21.My understanding would then be that once a witness is declared hostile his evidence becomes almost worthless and is of no value to either the prosecution or the defence. The act of recanting before the court the evidence given to the police only goes to show that the witness is unreliable. In such a situation, this court is called upon to look elsewhere in search for the truth.

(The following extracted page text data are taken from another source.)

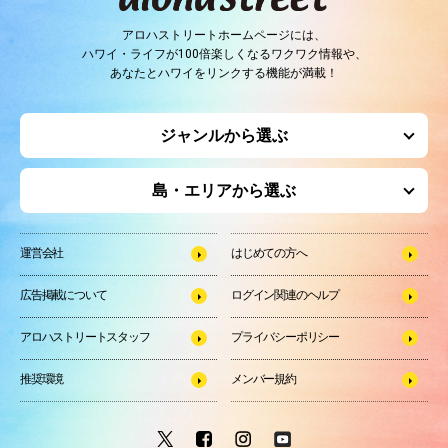
アロハストリートホームページには、
ハワイ・ライフが100倍楽しくなるワクワク情報や、
あなたとハワイをリンクする機能が満載！
ジャンルから選ぶ
島・エリアから選ぶ
運営会社
はじめての方へ
広告掲載について
ログイン関連のヘルプ
アロハストリートスタッフ
プライバシーポリシー
推奨環境
メンバー規約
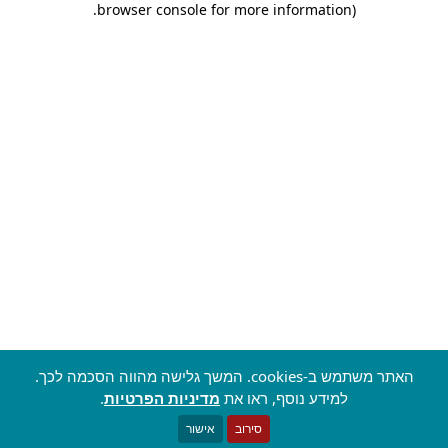
.
browser console for more information)
האתר משתמש ב-cookies. המשך גלישה מהווה הסכמה לכך.
למידע נוסף, ראו את
מדיניות הפרטיות
.
סירוב
אישור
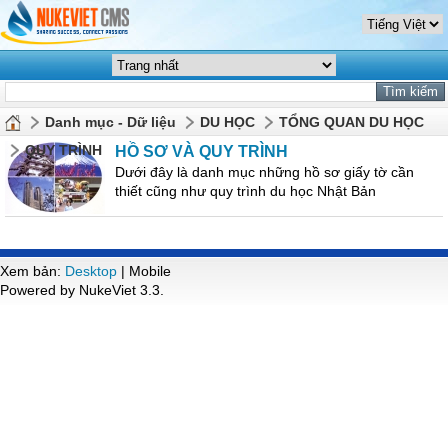
Danh mục - Dữ liệu
DU HỌC
TỔNG QUAN DU HỌC
QUY TRÌNH
HỒ SƠ VÀ QUY TRÌNH
Dưới đây là danh mục những hồ sơ giấy tờ cần
thiết cũng như quy trình du học Nhật Bản
Xem bản:
Desktop
| Mobile
Powered by NukeViet 3.3.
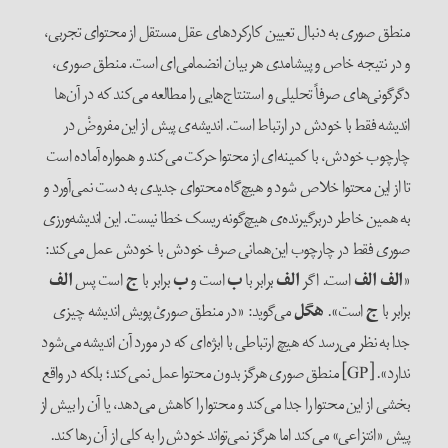
منطق صوری به دنبال تعیین کارکردهای عقل مستقل از محتوای تجربی،
و در نتیجه خاص و پیشامدی هر بیان انضمامی‌‌ای است. منطق صوری،
دگرگونی‌‌های صرفاً تحلیلی و استنتاج‌‌هایی را مطالعه می‌‌کند که در آن‌‌ها
اندیشه فقط با خودش در ارتباط است. اندیشه‌‌ی پیش از این مفروضْ در
چارچوب خودش، با کمینه‌‌ای از محتوا حرکت می‌‌کند و همواره آماده است
تا از این محتوا خلاص شود و هیچ‌گاه محتوای جدیدی به دست نمی‌‌آورد و
به همین خاطر دربرگیرنده‌‌ی هیچ‌گونه ریسک خطا نیست. این اندیشه‌‌ورزی
صوری فقط در چارچوب این‌‌همانی صرف خودش با خودش عمل می‌‌کند:
«
الف
الف
است. اگر
الف
برابر با
ب
است و
ب
برابر با
ج
است پس
الف
برابر با
ج
است».
هگل
می‌‌گوید: «در منطق صوریْ پویش اندیشه چیزی
جدا به نظر می‌‌رسد که هیچ ارتباطی با ابژه‌‌ای که در مورد آن اندیشه می‌‌شود
ندارد». [GP] منطق صوری هرگز بدون محتوا عمل نمی‌‌کند؛ بلکه در واقع
بخشی از این محتوا را جدا می‌‌کند و محتوا را کاهش می‌‌دهد، یا آن را بیش از
پیش «انتزاعی» می‌‌کند اما هرگز نمی‌‌تواند خودش را به کلی از آن رها کند.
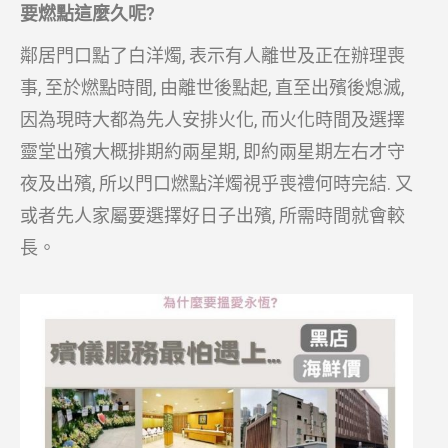
要燃點這麼久呢?
鄰居門口點了白洋燭, 表示有人離世及正在辦理喪
事, 至於燃點時間, 由離世後點起, 直至出殯後熄滅,
因為現時大都為先人安排火化, 而火化時間及選擇
靈堂出殯大概排期約兩星期, 即約兩星期左右才守
夜及出殯, 所以門口燃點洋燭視乎喪禮何時完結. 又
或者先人家屬要選擇好日子出殯, 所需時間就會較
長。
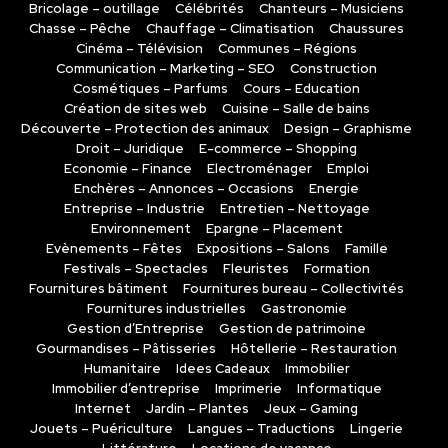
Bricolage – outillage
Célébrités
Chanteurs – Musiciens
Chasse – Pêche
Chauffage – Climatisation
Chaussures
Cinéma – Télévision
Communes – Régions
Communication – Marketing – SEO
Construction
Cosmétiques – Parfums
Cours – Education
Création de sites web
Cuisine – Salle de bains
Découverte – Protection des animaux
Design – Graphisme
Droit – Juridique
E-commerce – Shopping
Economie – Finance
Electroménager
Emploi
Enchères – Annonces – Occasions
Energie
Entreprise – Industrie
Entretien – Nettoyage
Environnement
Epargne – Placement
Evènements – Fêtes
Expositions – Salons
Famille
Festivals – Spectacles
Fleuristes
Formation
Fournitures bâtiment
Fournitures bureau – Collectivités
Fournitures industrielles
Gastronomie
Gestion d’Entreprise
Gestion de patrimoine
Gourmandises – Pâtisseries
Hôtellerie – Restauration
Humanitaire
Idees Cadeaux
Immobilier
Immobilier d’entreprise
Imprimerie
Informatique
Internet
Jardin – Plantes
Jeux – Gaming
Jouets – Puériculture
Langues – Traductions
Lingerie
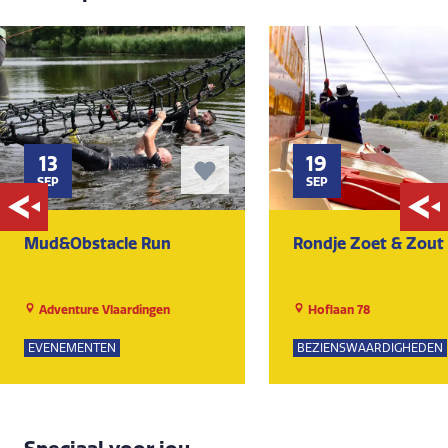
13
19
SEP
SEP
Mud&Obstacle Run
Rondje Zoet & Zout
Adventure Vlaardingen
Hoflaan 78
EVENEMENTEN
BEZIENSWAARDIGHEDEN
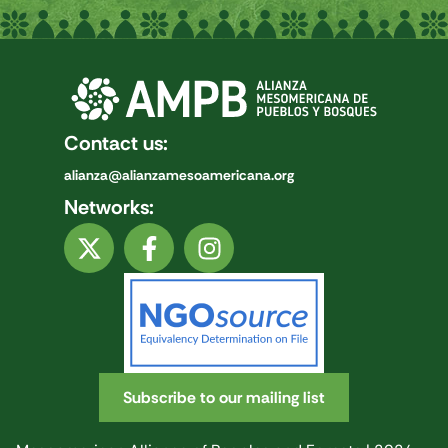
Contact us:
alianza@alianzamesoamericana.org
Networks:
Subscribe to our mailing list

22.PW1 testified that on 25.04.2020, as she had gone to pour dirty mopping water, she heard the complainant crying that ‘acha kunikunja vile unanikunja’ and so she raised alarm and that PW2 joined her and they heard the complainant moan like people do when having sex. They went to call the sub area who told them to go and listen out for it again and call him. They did not hear it again and they went to sub-area the following day. This evidence was corroborated by PW1, PW5 and PW6. PW3 who examined the complainant testified and further produced a P3 form as Exhibit 1. It was his evidence that: “on physical examination, the minor had no injuries except for anal region. That the anal skin had a scar formation; the injuries had stayed for long.He had lacerations that were tender and fresh faecal matter was coming from the rectum. The muscle had been compromised hence it was free flowing.’’ He thus formed the view that the complainant had been sodomized and that the same had been happening for a long time.
23.PW2 together with other three ladies joined PW1 after she raised alarm on the night of 25.04.2020. They banged on the door of the appellant where he used to live with the complainant and he opened the door after he finished. They asked him what he was doing and he told them to stop asking the complainant what his father did to him and he said it was not the first time that the appellant was doing it and that the complainant said he needed help. PW2 went to the chief and told him who took action.
24.The evidence of the complainant cannot be considered in isolation. Although he recorded his statement and his evidence is thus of little probative value, it is important to consider it alongside that other witnesses in order to determine whether the prosecution proved the case against the appellant.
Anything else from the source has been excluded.